I am so guilty of this. I completely dismissed so many warning signs about a man I had begun spending time with last year. I use this example, because I repeatedly ignored the “WTF are you doing, Laurie!?!?” warning signs but my brain responded: “Oh this feels familiar and safe. I hope Mark isn’t angry at me. Did I pre-make my coffee? I need to write that press release. I miss Mark. Why can’t I sleep?” and a host of other thoughts.

And now, for the warning signs:
– Man wasn’t divorced or emotionally available.
– Told me everything and anything I wanted to hear and meant absolutely none of it.
– Ditched me/blew me off way too many times, despite making plans.
– Ignored my requests for help, despite my helping him (more than once!)
– Joked about my living room mantle being a “shrine,” where Mark’s ashes rest.
– Became argumentative and defensive when I expressed my feelings about the above.

And I ignored these things for months.

Why? Because my brain turned off my ability to think and act like a rational human being the second Mark died, and this guy made out like a bandit because of it. He got my time, my attention, my affection, and my hard-earned money and he wasn’t worthy of any of it. Hindsight is a funny thing but if I had just listened to my body from the very beginning I would have suffered far less self-inflicted anxiety and embarrassment. I felt — and ignored — the signs. It pains me to admit what I allowed in the name of vulnerability, but my lesson is your gain.

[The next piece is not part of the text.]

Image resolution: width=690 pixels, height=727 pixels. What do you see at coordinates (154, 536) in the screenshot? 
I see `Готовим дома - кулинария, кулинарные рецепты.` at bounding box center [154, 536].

I am not suggesting situations like the above will apply to you, because we are all different. But I will argue your vulnerability is more present than you may realize. Consider this fact as you make decisions moving forward. I now recognize I needed to learn these lessons to understand where I was in the grief cycle, but also to realize and accept my rational brain’s total vulnerability.

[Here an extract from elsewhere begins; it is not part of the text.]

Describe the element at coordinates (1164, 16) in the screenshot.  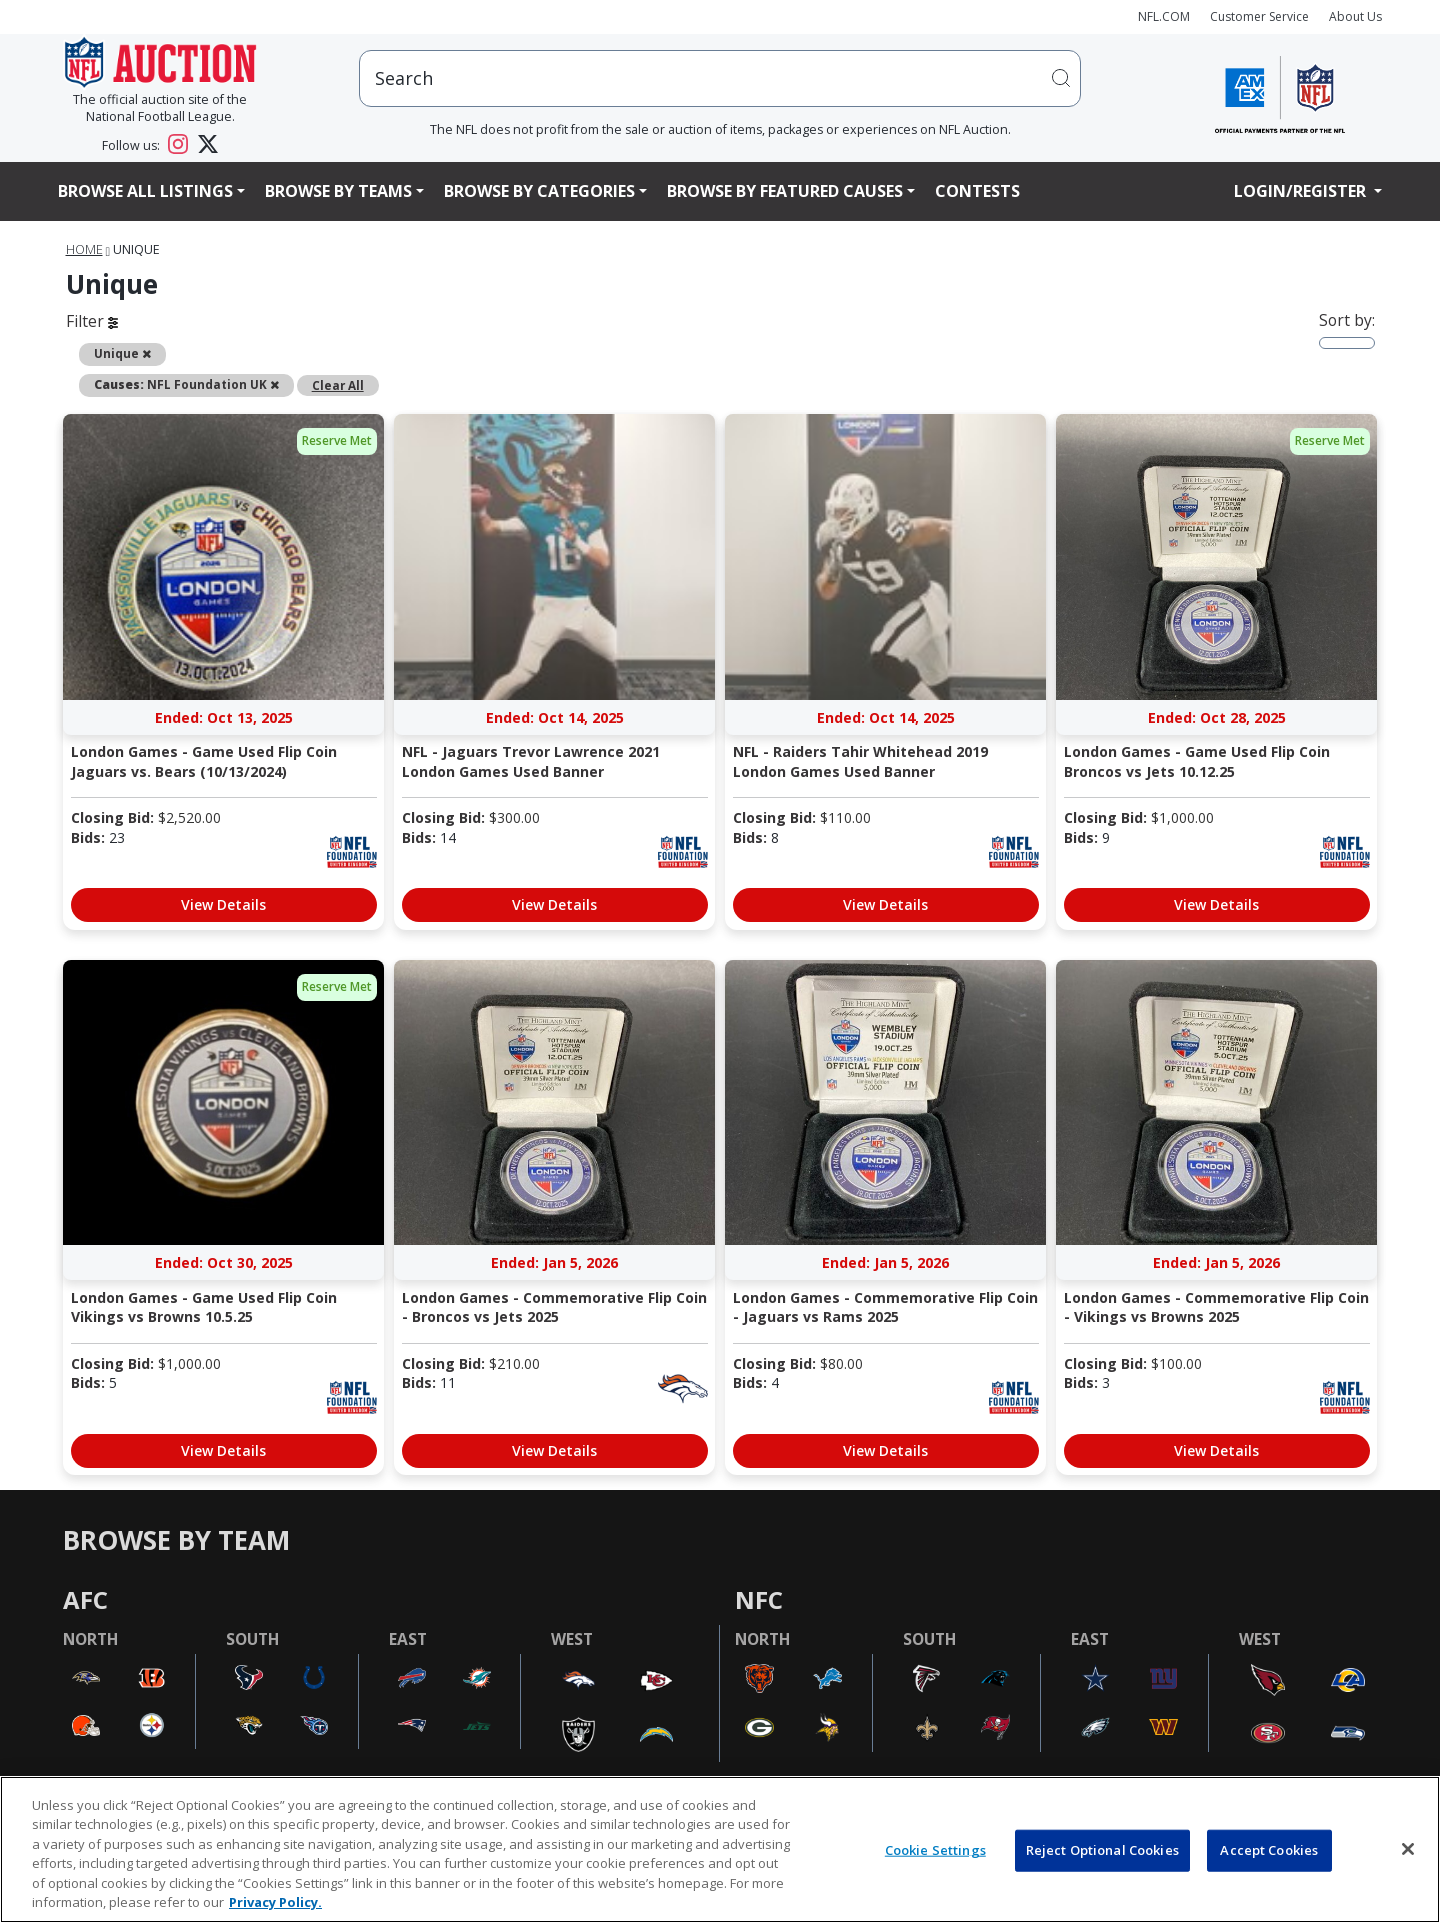
I see `NFL.COM` at that location.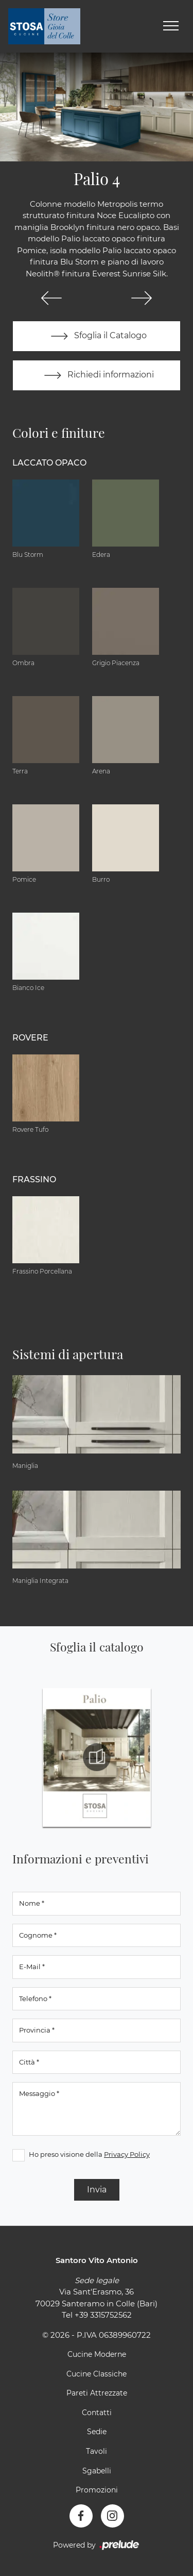  Describe the element at coordinates (103, 2315) in the screenshot. I see `+39 3315752562` at that location.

Take extra time to consider what you’re getting into or the decision you need to make. Sit with it for a while. I know you’ve lost your person and you feel like you need to make decisions quickly to get “back to normal,” or feel like you have more control of your life, but don’t rush any decisions right now. Gather every thought and consider every probable outcome. Take the time to listen to your body on these matters. Your mind will thank you.

Be brave and be bold. But most importantly, be honest with yourself.